La gelée royale est, selon la tradition populaire, un produit rare et difficile à obtenir. Qu'est-ce qui vous a poussé vers cette diversification ?
B. I-M. : « Effectivement, la production de gelée royale est un travail de laboratoire qui demande de la minutie et de la précision. L'intérêt, c'est évidemment une meilleure valorisation de la production même si cela demande du temps et de la technicité. Aujourd'hui, je dédie une vingtaine de mes ruches à la production de gelée royale, ce qui au final me permet de commercialiser une dizaine de kilos de gelée par an. »
Plébiscitée pour ses vertus thérapeutiques, la gelée royale connaît une demande croissante. Comment y faites-vous face au niveau du groupement national et quelle est votre position face au produit d'import ?
B. I-M. : « Au sein du groupement, les 110 apiculteurs membres produisent en moyenne deux tonnes de gelée royale par an.
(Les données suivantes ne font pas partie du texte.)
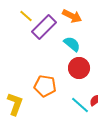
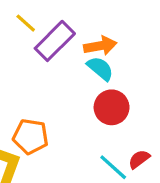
orange arrow: (72, 16) -> (100, 46), moved, turned -36
orange pentagon: (45, 86) -> (31, 137), moved

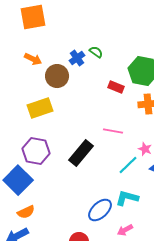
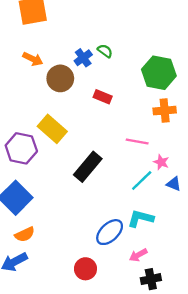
red rectangle: (116, 87) -> (103, 97), moved
yellow rectangle: (40, 108) -> (52, 129), moved, turned 60
pink line: (113, 131) -> (137, 141), moved
purple hexagon: (36, 151) -> (21, 148), moved

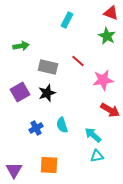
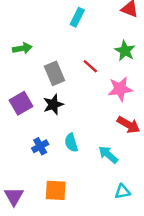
green star: (107, 36) -> (125, 51), moved
gray rectangle: (48, 67) -> (54, 73), turned 54
cyan triangle: (97, 156) -> (123, 192), moved

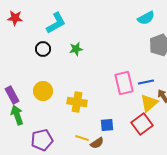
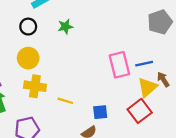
yellow circle: (43, 91) -> (28, 58), moved
yellow cross: (77, 102) -> (35, 86), moved
yellow line: (82, 138) -> (65, 101), moved

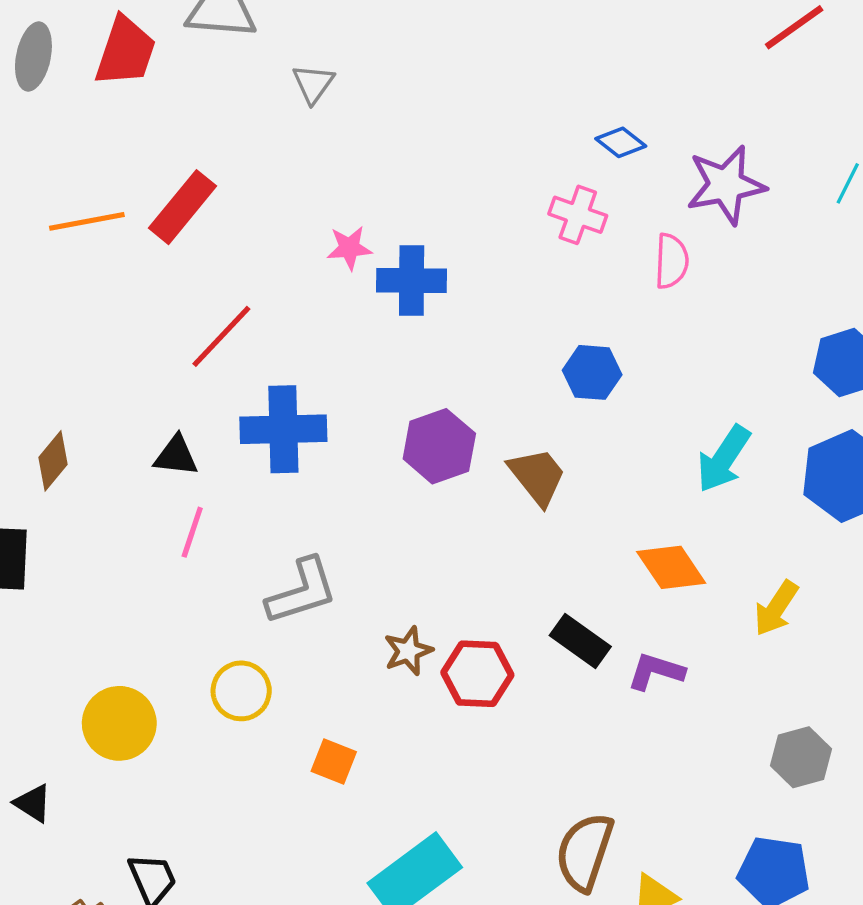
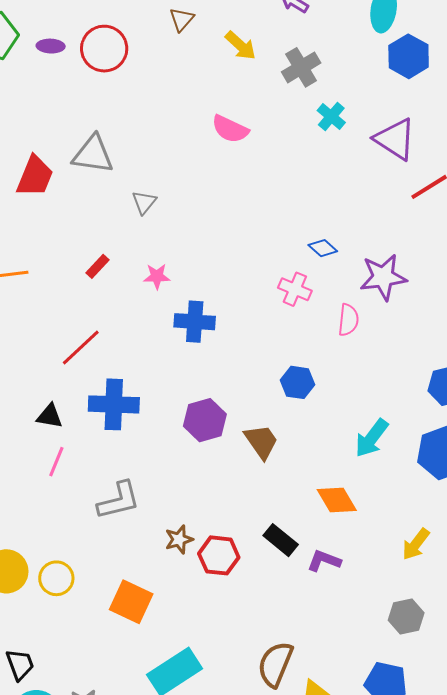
red rectangle: (183, 207) -> (97, 266), moved, size x0.6
pink star: (349, 248) -> (157, 276), moved
yellow arrow: (776, 608) -> (416, 544), moved
yellow circle: (241, 691) -> (56, 578), moved
orange square: (334, 761) -> (131, 602), size x1.6

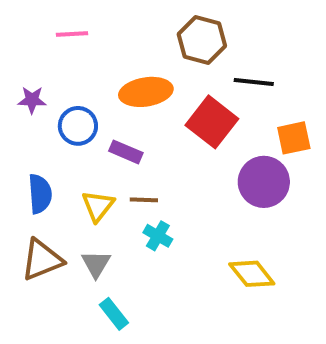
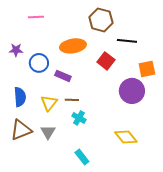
red square: (212, 122) -> (106, 61), size x0.7
cyan rectangle: (114, 314) -> (82, 157), moved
C'est évidemment trop peu pour faire face à la demande exponentielle. Nous avons aussi bien conscience de peser peu face aux 100 tonnes de gelée royale importées annuellement en France, essentiellement de Chine. Mais nous militons pour que la dénomination gelée royale ne soit pas phagocytée. C'est d'ailleurs dans ce cadre que nous avons créé la marque gelée royale française qui garantit la qualité du produit. Les producteurs s'engagent dans une charte de qualité et leur production est régulièrement contrôlée. Par ailleurs, courant 2016, un dossier de norme internationale Iso devrait être finalisé. C'est un projet porté par les pays producteurs et consommateurs, dont la France, auquel nous contribuons. »
Comment différencier une vraie gelée royale d'une pâle copie ?
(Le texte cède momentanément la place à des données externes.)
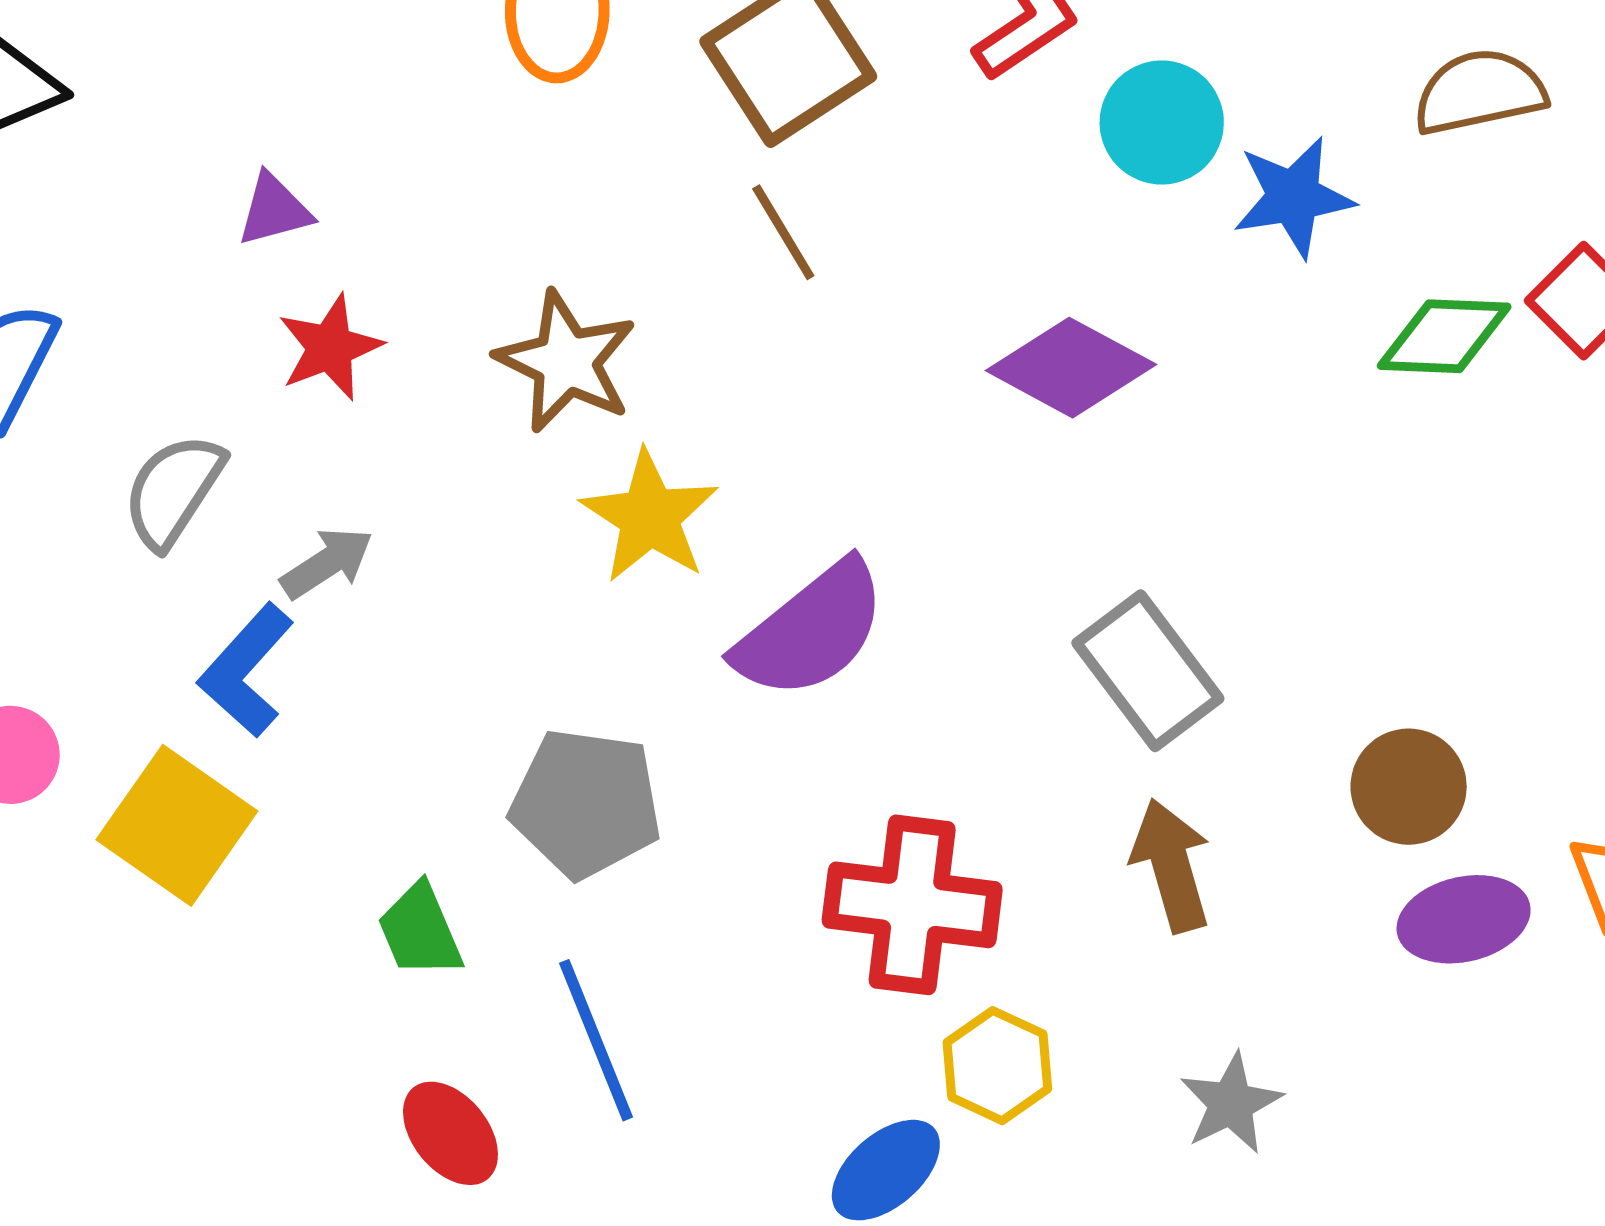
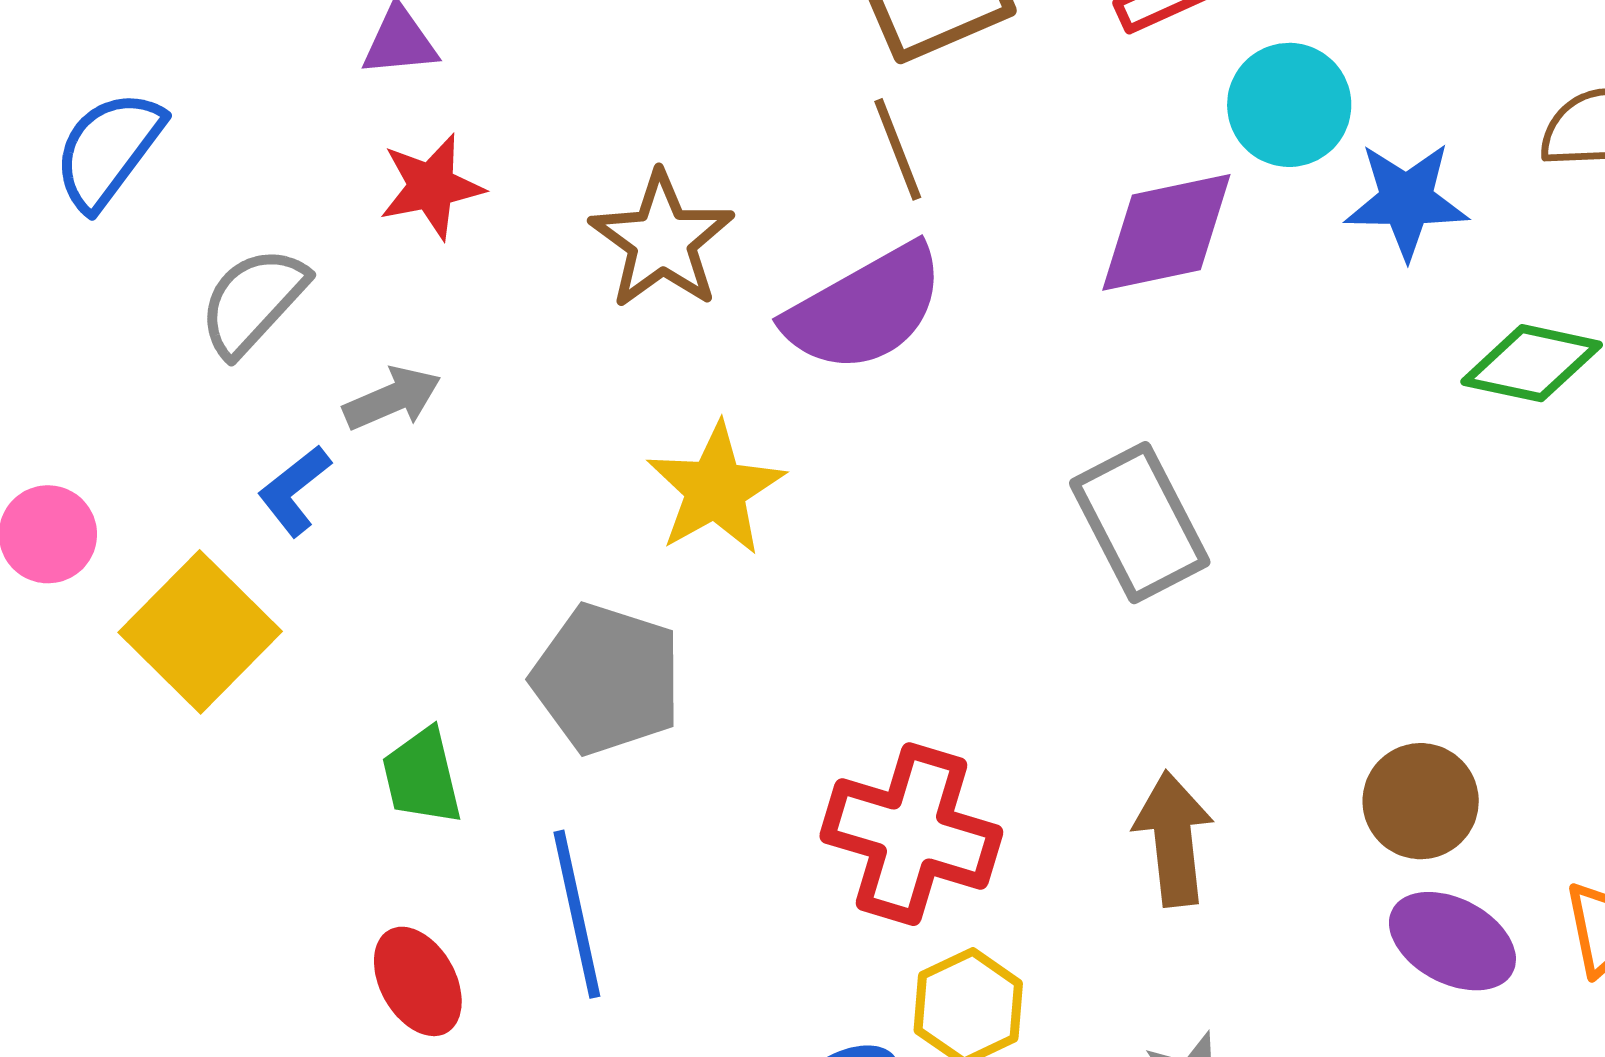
purple diamond: (1071, 368) -> (1166, 232), moved, turned -50
yellow star: (650, 517) -> (716, 489), moved
purple semicircle: (811, 630) -> (865, 308), moved
blue L-shape: (246, 670) -> (294, 491), size x0.7
gray rectangle: (1148, 671) -> (1140, 523), moved
purple ellipse: (1464, 919) -> (1452, 941), turned 31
B. I-M. : « Sur la partie production, les coûts de revient et la qualité des gelées chinoises n'ont rien à voir avec la production française. En France, nous voulons promouvoir un type de gelée royale produite exclusivement grâce au butinage des abeilles. En cas de disette, on peut les nourrir avec du miel. Les Chinois, eux, n'hésitent pas à supplémenter les abeilles avec du sucre et de la levure, ce qui au final modifie la composition du produit. En tant que consommateur, le logo gelée royale française reste le meilleur indicateur. »
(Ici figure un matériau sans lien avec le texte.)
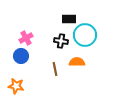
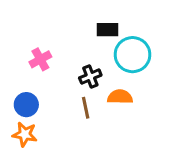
black cross: (61, 41) -> (90, 76), moved, turned -32
blue circle: (21, 56) -> (26, 105), moved

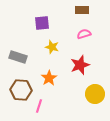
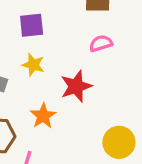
yellow star: (52, 47) -> (33, 65), moved
red star: (80, 65) -> (76, 86), moved

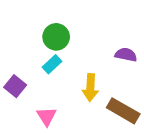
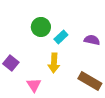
cyan rectangle: (52, 64) -> (61, 37), moved
yellow arrow: (90, 88) -> (54, 63), moved

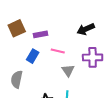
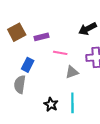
blue rectangle: (33, 56) -> (28, 65), moved
gray triangle: (68, 70) -> (72, 72), turned 48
La création d'une interprofession apicole est en cours de discussion (lire ci-dessous), quel rôle souhaitez-vous y jouer ?
B. I-M. : « Nous sommes associés aux discussions. Le GPGR souhaite intégrer cette interprofession pour faire entendre la voix de notre production qui est un peu anecdotique par rapport au miel. Nous avons toute légitimité à intégrer l'interprofession, nous représentons 90 % des producteurs de gelée royale. Cette instance permettrait de nous rapprocher des transformateurs et distributeurs, d'échanger avec eux de manière plus formelle. Pour l'instant, nous butons sur des problèmes de représentativité syndicale. Mais je suis de nature optimiste, je pense que nous y arriverons fin 2016 ou début 2017. »
Propos recueillis par Sophie Chatenet
Pour aller plus loin : http://www.geleeroyale-info.fr/
Les apiculteurs français travaillent à la mise en place d’une interprofession. Le ministre de l’Agriculture souhaite qu’un accord prenne forme. Du côté des professionnels, prudence et optimisme sont de mise.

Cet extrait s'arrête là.